**Assignment**
Every entry must appear in the output exactly as it does here.

**Data for analysis**
· · · · ·

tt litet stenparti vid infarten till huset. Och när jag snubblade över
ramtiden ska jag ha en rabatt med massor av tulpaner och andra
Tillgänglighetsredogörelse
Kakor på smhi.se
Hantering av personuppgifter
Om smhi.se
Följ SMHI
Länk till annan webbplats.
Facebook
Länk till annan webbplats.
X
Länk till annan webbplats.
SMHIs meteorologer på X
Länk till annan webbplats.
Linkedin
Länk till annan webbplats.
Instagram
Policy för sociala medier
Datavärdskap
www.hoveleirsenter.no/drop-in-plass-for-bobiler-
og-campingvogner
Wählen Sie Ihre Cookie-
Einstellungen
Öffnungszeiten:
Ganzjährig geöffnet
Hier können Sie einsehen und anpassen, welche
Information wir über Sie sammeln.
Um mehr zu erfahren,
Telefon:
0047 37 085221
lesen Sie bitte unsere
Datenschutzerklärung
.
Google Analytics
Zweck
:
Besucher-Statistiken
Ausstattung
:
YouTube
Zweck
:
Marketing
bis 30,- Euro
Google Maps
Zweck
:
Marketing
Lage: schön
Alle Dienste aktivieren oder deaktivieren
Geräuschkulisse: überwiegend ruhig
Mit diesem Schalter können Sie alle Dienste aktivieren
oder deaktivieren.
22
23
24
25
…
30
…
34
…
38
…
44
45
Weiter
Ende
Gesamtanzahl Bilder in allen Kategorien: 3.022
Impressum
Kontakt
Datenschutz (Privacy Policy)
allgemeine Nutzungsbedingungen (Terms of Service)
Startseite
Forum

· · · · ·

**Solution below**
tt litet stenparti vid infarten till huset. Och när jag snubblade över
ramtiden ska jag ha en rabatt med massor av tulpaner och andra
Tillgänglighetsredogörelse
Kakor på smhi.se
Hantering av personuppgifter
Om smhi.se
Följ SMHI
Länk till annan webbplats.
Facebook
Länk till annan webbplats.
X
Länk till annan webbplats.
SMHIs meteorologer på X
Länk till annan webbplats.
Linkedin
Länk till annan webbplats.
Instagram
Policy för sociala medier
Datavärdskap
www.hoveleirsenter.no/drop-in-plass-for-bobiler-
og-campingvogner
Wählen Sie Ihre Cookie-
Einstellungen
Öffnungszeiten:
Ganzjährig geöffnet
Hier können Sie einsehen und anpassen, welche
Information wir über Sie sammeln.
Um mehr zu erfahren,
Telefon:
0047 37 085221
lesen Sie bitte unsere
Datenschutzerklärung
.
Google Analytics
Zweck
:
Besucher-Statistiken
Ausstattung
:
YouTube
Zweck
:
Marketing
bis 30,- Euro
Google Maps
Zweck
:
Marketing
Lage: schön
Alle Dienste aktivieren oder deaktivieren
Geräuschkulisse: überwiegend ruhig
Mit diesem Schalter können Sie alle Dienste aktivieren
oder deaktivieren.
22
23
24
25
…
30
…
34
…
38
…
44
45
Weiter
Ende
Gesamtanzahl Bilder in allen Kategorien: 3.022
Impressum
Kontakt
Datenschutz (Privacy Policy)
allgemeine Nutzungsbedingungen (Terms of Service)
Startseite
Forum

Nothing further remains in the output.